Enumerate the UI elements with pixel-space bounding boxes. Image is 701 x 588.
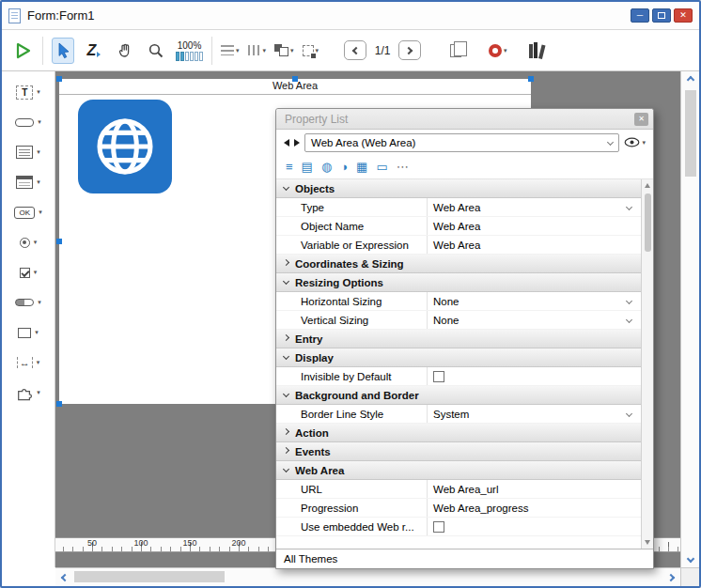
radio-tool[interactable]: ▾ [2, 231, 55, 254]
section-resizing-options[interactable]: Resizing Options [276, 273, 641, 292]
theme-icon-pie[interactable]: ◑ [340, 161, 348, 173]
list-tool[interactable]: ▾ [2, 141, 55, 163]
object-name-field[interactable]: Web Area [427, 217, 641, 235]
scroll-right-button[interactable] [663, 568, 680, 586]
pointer-tool-button[interactable] [52, 38, 74, 64]
theme-icon-monitor[interactable]: ▭ [376, 161, 387, 173]
section-action[interactable]: Action [276, 424, 641, 442]
theme-icon-more[interactable]: ⋯ [397, 161, 409, 173]
next-page-button[interactable] [398, 40, 421, 60]
selection-handle[interactable] [56, 401, 62, 407]
section-display[interactable]: Display [276, 348, 641, 367]
input-tool[interactable]: ▾ [2, 111, 55, 133]
titlebar[interactable]: Form:Form1 ─ ✕ [2, 2, 699, 30]
scroll-up-button[interactable] [642, 179, 653, 192]
scrollbar-thumb[interactable] [74, 571, 225, 582]
rectangle-tool[interactable]: ▾ [2, 321, 55, 344]
previous-object-button[interactable] [284, 139, 289, 147]
embedded-web-checkbox[interactable] [433, 521, 444, 533]
object-selector-dropdown[interactable]: Web Area (Web Area) [304, 133, 619, 152]
form-pages-button[interactable] [429, 38, 461, 64]
maximize-button[interactable] [652, 8, 671, 23]
zoom-tool-button[interactable] [145, 38, 167, 64]
vertical-scrollbar[interactable] [680, 71, 699, 567]
distribute-menu-button[interactable]: ▾ [248, 38, 267, 64]
close-button[interactable]: ✕ [674, 8, 693, 23]
library-button[interactable] [516, 38, 542, 64]
section-entry[interactable]: Entry [276, 330, 641, 348]
scroll-left-button[interactable] [55, 568, 72, 586]
scroll-down-button[interactable] [681, 550, 699, 567]
hand-tool-button[interactable] [114, 38, 136, 64]
vertical-sizing-dropdown[interactable]: None [427, 311, 641, 329]
theme-icon-chart[interactable]: ▦ [356, 161, 367, 173]
url-field[interactable]: Web Area_url [427, 480, 641, 498]
layer-menu-button[interactable]: ▾ [274, 38, 294, 64]
scroll-up-button[interactable] [681, 71, 699, 88]
property-list-close-button[interactable]: ✕ [634, 113, 648, 126]
progression-field[interactable]: Web Area_progress [427, 499, 641, 517]
border-line-style-dropdown[interactable]: System [427, 405, 641, 423]
zoom-control[interactable]: 100% [176, 40, 203, 61]
scroll-down-button[interactable] [642, 536, 653, 549]
property-list-titlebar[interactable]: Property List ✕ [276, 109, 653, 130]
grid-menu-button[interactable]: ▾ [303, 38, 319, 64]
text-tool[interactable]: T▾ [2, 81, 55, 103]
theme-icon-list[interactable]: ≡ [286, 161, 293, 173]
selection-handle[interactable] [56, 239, 62, 244]
view-options-button[interactable]: ▾ [624, 137, 646, 147]
splitter-tool[interactable]: ↔▾ [2, 351, 55, 374]
chevron-left-icon [352, 46, 360, 54]
previous-page-button[interactable] [344, 40, 366, 60]
caret-down-icon: ▾ [290, 47, 294, 54]
web-area-globe-icon[interactable] [78, 100, 172, 193]
chevron-down-icon [626, 204, 632, 210]
plugin-tool[interactable]: ▾ [2, 381, 55, 404]
section-events[interactable]: Events [276, 442, 641, 461]
ruler-mark: 100 [131, 538, 151, 548]
events-ring-icon [489, 44, 502, 57]
listbox-tool[interactable]: ▾ [2, 171, 55, 193]
themes-footer-label: All Themes [284, 553, 337, 565]
align-menu-button[interactable]: ▾ [221, 38, 240, 64]
section-objects[interactable]: Objects [276, 179, 641, 198]
progress-tool-icon [15, 299, 34, 306]
main-area: T▾ ▾ ▾ ▾ OK▾ ▾ ▾ ▾ ▾ ↔▾ ▾ Web Area [2, 71, 699, 567]
checkbox-tool[interactable]: ▾ [2, 261, 55, 284]
next-object-button[interactable] [294, 139, 300, 147]
triangle-down-icon [645, 540, 650, 545]
scrollbar-thumb[interactable] [685, 90, 696, 177]
horizontal-sizing-dropdown[interactable]: None [427, 292, 641, 310]
theme-icon-page[interactable]: ▤ [302, 161, 313, 173]
entry-order-tool-button[interactable]: Z [83, 38, 105, 64]
run-form-button[interactable] [11, 38, 34, 64]
horizontal-scrollbar[interactable] [55, 567, 680, 586]
section-background-border[interactable]: Background and Border [276, 386, 641, 405]
section-coordinates-sizing[interactable]: Coordinates & Sizing [276, 255, 641, 273]
progress-tool[interactable]: ▾ [2, 291, 55, 314]
property-list-scrollbar[interactable] [641, 179, 653, 549]
type-dropdown[interactable]: Web Area [427, 198, 641, 216]
section-label: Web Area [295, 465, 344, 476]
section-web-area[interactable]: Web Area [276, 461, 641, 480]
property-value: Web Area_progress [433, 503, 528, 514]
theme-icon-sphere[interactable]: ◍ [321, 161, 332, 173]
eye-icon [624, 137, 640, 147]
selection-handle[interactable] [528, 76, 534, 82]
scrollbar-thumb[interactable] [645, 193, 651, 252]
section-label: Coordinates & Sizing [295, 258, 404, 270]
selection-handle[interactable] [56, 76, 62, 82]
invisible-default-checkbox[interactable] [433, 371, 444, 382]
events-menu-button[interactable]: ▾ [489, 38, 507, 64]
splitter-tool-icon: ↔ [17, 357, 33, 368]
minimize-button[interactable]: ─ [631, 8, 649, 23]
variable-field[interactable]: Web Area [427, 236, 641, 254]
scrollbar-track[interactable] [72, 568, 663, 586]
maximize-icon [658, 12, 665, 19]
chevron-left-icon [61, 573, 69, 580]
zoom-steps[interactable] [176, 52, 203, 61]
selection-handle[interactable] [292, 76, 298, 82]
button-tool[interactable]: OK▾ [2, 201, 55, 224]
caret-down-icon: ▾ [263, 47, 267, 54]
caret-down-icon: ▾ [35, 329, 39, 336]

====================

● **TASK OBJECTIVE**
Write out all of the data above exactly, without any of its pictures.

● **OUTPUT BELOW**
Enumerate the UI elements with pixel-space bounding boxes. Image is 701 x 588.
radio-tool[interactable]: ▾ [2, 231, 55, 254]
section-resizing-options[interactable]: Resizing Options [276, 273, 641, 292]
theme-icon-pie[interactable]: ◑ [340, 161, 348, 173]
list-tool[interactable]: ▾ [2, 141, 55, 163]
object-name-field[interactable]: Web Area [427, 217, 641, 235]
scroll-right-button[interactable] [663, 568, 680, 586]
pointer-tool-button[interactable] [52, 38, 74, 64]
theme-icon-monitor[interactable]: ▭ [376, 161, 387, 173]
section-action[interactable]: Action [276, 424, 641, 442]
theme-icon-more[interactable]: ⋯ [397, 161, 409, 173]
next-page-button[interactable] [398, 40, 421, 60]
selection-handle[interactable] [56, 401, 62, 407]
section-display[interactable]: Display [276, 348, 641, 367]
input-tool[interactable]: ▾ [2, 111, 55, 133]
titlebar[interactable]: Form:Form1 ─ ✕ [2, 2, 699, 30]
scroll-up-button[interactable] [642, 179, 653, 192]
scrollbar-thumb[interactable] [74, 571, 225, 582]
rectangle-tool[interactable]: ▾ [2, 321, 55, 344]
previous-object-button[interactable] [284, 139, 289, 147]
embedded-web-checkbox[interactable] [433, 521, 444, 533]
object-selector-dropdown[interactable]: Web Area (Web Area) [304, 133, 619, 152]
form-pages-button[interactable] [429, 38, 461, 64]
maximize-button[interactable] [652, 8, 671, 23]
zoom-tool-button[interactable] [145, 38, 167, 64]
vertical-scrollbar[interactable] [680, 71, 699, 567]
distribute-menu-button[interactable]: ▾ [248, 38, 267, 64]
close-button[interactable]: ✕ [674, 8, 693, 23]
library-button[interactable] [516, 38, 542, 64]
section-entry[interactable]: Entry [276, 330, 641, 348]
scroll-left-button[interactable] [55, 568, 72, 586]
scroll-down-button[interactable] [681, 550, 699, 567]
hand-tool-button[interactable] [114, 38, 136, 64]
vertical-sizing-dropdown[interactable]: None [427, 311, 641, 329]
theme-icon-chart[interactable]: ▦ [356, 161, 367, 173]
url-field[interactable]: Web Area_url [427, 480, 641, 498]
layer-menu-button[interactable]: ▾ [274, 38, 294, 64]
scroll-up-button[interactable] [681, 71, 699, 88]
property-list-close-button[interactable]: ✕ [634, 113, 648, 126]
progression-field[interactable]: Web Area_progress [427, 499, 641, 517]
border-line-style-dropdown[interactable]: System [427, 405, 641, 423]
zoom-control[interactable]: 100% [176, 40, 203, 61]
scroll-down-button[interactable] [642, 536, 653, 549]
property-list-titlebar[interactable]: Property List ✕ [276, 109, 653, 130]
grid-menu-button[interactable]: ▾ [303, 38, 319, 64]
text-tool[interactable]: T▾ [2, 81, 55, 103]
theme-icon-list[interactable]: ≡ [286, 161, 293, 173]
selection-handle[interactable] [56, 239, 62, 244]
view-options-button[interactable]: ▾ [624, 137, 646, 147]
splitter-tool[interactable]: ↔▾ [2, 351, 55, 374]
chevron-left-icon [352, 46, 360, 54]
previous-page-button[interactable] [344, 40, 366, 60]
caret-down-icon: ▾ [290, 47, 294, 54]
web-area-globe-icon[interactable] [78, 100, 172, 193]
chevron-down-icon [626, 204, 632, 210]
plugin-tool[interactable]: ▾ [2, 381, 55, 404]
section-events[interactable]: Events [276, 442, 641, 461]
ruler-mark: 100 [131, 538, 151, 548]
events-ring-icon [489, 44, 502, 57]
listbox-tool[interactable]: ▾ [2, 171, 55, 193]
themes-footer-label: All Themes [284, 553, 337, 565]
align-menu-button[interactable]: ▾ [221, 38, 240, 64]
section-objects[interactable]: Objects [276, 179, 641, 198]
progress-tool-icon [15, 299, 34, 306]
main-area: T▾ ▾ ▾ ▾ OK▾ ▾ ▾ ▾ ▾ ↔▾ ▾ Web Area [2, 71, 699, 567]
checkbox-tool[interactable]: ▾ [2, 261, 55, 284]
next-object-button[interactable] [294, 139, 300, 147]
triangle-down-icon [645, 540, 650, 545]
scrollbar-thumb[interactable] [685, 90, 696, 177]
horizontal-sizing-dropdown[interactable]: None [427, 292, 641, 310]
theme-icon-page[interactable]: ▤ [302, 161, 313, 173]
entry-order-tool-button[interactable]: Z [83, 38, 105, 64]
run-form-button[interactable] [11, 38, 34, 64]
horizontal-scrollbar[interactable] [55, 567, 680, 586]
section-background-border[interactable]: Background and Border [276, 386, 641, 405]
section-coordinates-sizing[interactable]: Coordinates & Sizing [276, 255, 641, 273]
progress-tool[interactable]: ▾ [2, 291, 55, 314]
property-list-scrollbar[interactable] [641, 179, 653, 549]
type-dropdown[interactable]: Web Area [427, 198, 641, 216]
section-label: Web Area [295, 465, 344, 476]
section-web-area[interactable]: Web Area [276, 461, 641, 480]
property-value: Web Area_progress [433, 503, 528, 514]
theme-icon-sphere[interactable]: ◍ [321, 161, 332, 173]
eye-icon [624, 137, 640, 147]
selection-handle[interactable] [528, 76, 534, 82]
scrollbar-thumb[interactable] [645, 193, 651, 252]
section-label: Coordinates & Sizing [295, 258, 404, 270]
selection-handle[interactable] [56, 76, 62, 82]
invisible-default-checkbox[interactable] [433, 371, 444, 382]
events-menu-button[interactable]: ▾ [489, 38, 507, 64]
splitter-tool-icon: ↔ [17, 357, 33, 368]
minimize-button[interactable]: ─ [631, 8, 649, 23]
variable-field[interactable]: Web Area [427, 236, 641, 254]
scrollbar-track[interactable] [72, 568, 663, 586]
maximize-icon [658, 12, 665, 19]
chevron-left-icon [61, 573, 69, 580]
zoom-steps[interactable] [176, 52, 203, 61]
selection-handle[interactable] [292, 76, 298, 82]
button-tool[interactable]: OK▾ [2, 201, 55, 224]
caret-down-icon: ▾ [263, 47, 267, 54]
caret-down-icon: ▾ [35, 329, 39, 336]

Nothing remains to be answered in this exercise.